If there is agreement in that discussion, then you should discuss the expectations around the contributions from each of you. If there is no agreement in that discussion , then you both have your answer.

Financial discussions can be difficult because it is one of the few areas in which feelings do not matter. Mortgages, utilities, insurance, clothing, food, etc are all real dollar expenses and these obligations have to be paid in currency rather than explanations from your children or unkind jabs about your partners low wages.

You and your partner should have an adult discussion about these things with no embarrassment or jab taking.

GiraffesAreTheBestDancers · 25/11/2022 00:56

Not sure how it's even possible to buy a house with a £20k deposit these days, but ok. At least you don't stand to lose huge amounts.

If the property is 50/50 equity it's reasonable to expect you to pay your 50% share of the mortgage.

For household bills, it would seem reasonable for the higher earning partner to be paying more.

If he wants you to go on holidays you're not bothered about then he can fund it, or just say no. Ditto Christmas presents.

More to the point though why are you continuing in a relationship with somebody who pressures you, makes you feel uncomfortable and mocks you about your salary (or anything else)?

JayJayYoYo · 25/11/2022 00:59

Just prioritise saving and spend what you can on Christmas. Once you have saved what you want to save and spend with you are comfortable with its up to your other half to pay for the rest.

Pantst · 25/11/2022 01:01

GiraffesAreTheBestDancers · 25/11/2022 00:56

Not sure how it's even possible to buy a house with a £20k deposit these days, but ok. At least you don't stand to lose huge amounts.

If the property is 50/50 equity it's reasonable to expect you to pay your 50% share of the mortgage.

For household bills, it would seem reasonable for the higher earning partner to be paying more.

If he wants you to go on holidays you're not bothered about then he can fund it, or just say no. Ditto Christmas presents.

More to the point though why are you continuing in a relationship with somebody who pressures you, makes you feel uncomfortable and mocks you about your salary (or anything else)?

Oh fuck off 🤣

Fuck off a) because £20k is 10% of £200k and 5% of £400k, both within budget with combined income of 100k and both can get a very good house throughout much of the country.

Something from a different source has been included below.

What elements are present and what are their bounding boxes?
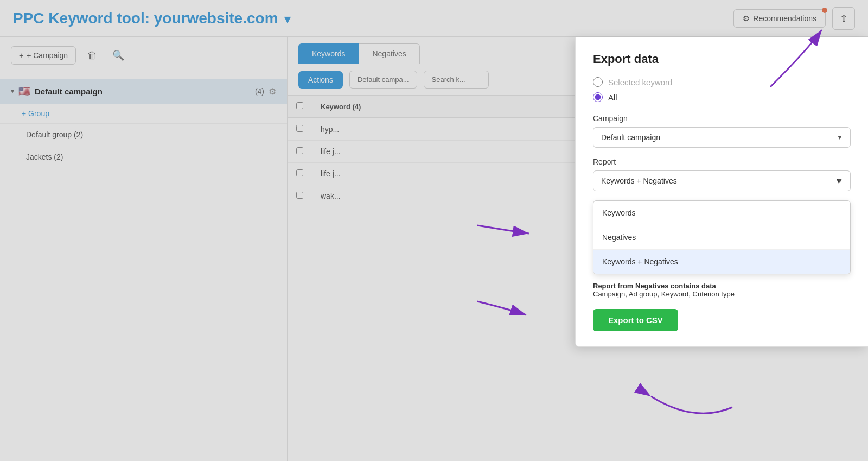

And b) fuck off saying £8k isn't a lot of money. Perhaps not to you.

Cantstandbullshit · 25/11/2022 01:02

Jessiejines · 24/11/2022 23:01

We've been together for 5 years and we moved in together last year and since we've bought a house together, it's really highlighted to me how poor I am compared to him.

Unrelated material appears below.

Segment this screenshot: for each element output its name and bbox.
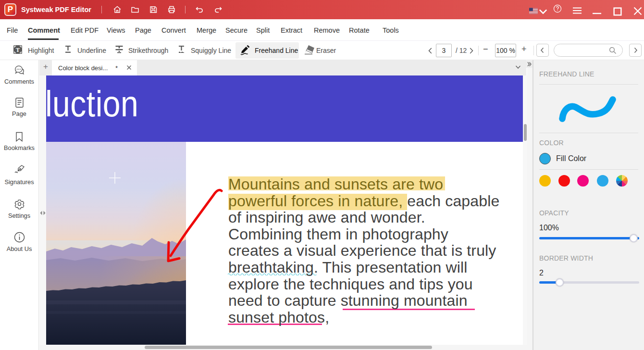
svg-text:T: T xyxy=(16,47,20,53)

Partner earns around £80,000 a year. I earn around £20,000.

Christmas is coming up and I'm stressing about affording presents, whereas he's not bothered. I've asked him whether we can have a limit on how much we spend on each other this year (around £80-100) as I can't afford the usual £300 we spent before buying a house. He said he still wants to spend around that much but it's stressing me out because I'm trying to budget for Christmas but after paying my share of the mortgage and then buying some presents ready for Christmas, I'm finding I'm living paycheck to paycheck.

This time of year always stresses me out. I love Christmas but I hate the expectation of spending loads :(

He's planning about 3 holidays next year and I just can't afford this but he keeps telling me I can. I tell him the average person is would not go on 3 holidays so we don't need to.

I feel I can't save money as everything seems to be about spending money but now we have a mortgage, I can't just throw money about everywhere.

It's all keeping me up at night :(

Sorry to break it to you but you’re not in a relationship, you’re just friends with benefits.

Cantstandbullshit · 25/11/2022 01:03

Jessiejines · 24/11/2022 23:07

Yes he knows how much I earn and mortgage (including household bills) is split about 55 percent him, 45 percent me. I pay about £600 in joint and he puts £700

Why would you agree to such a split? That’s very very unfair and unreasonable.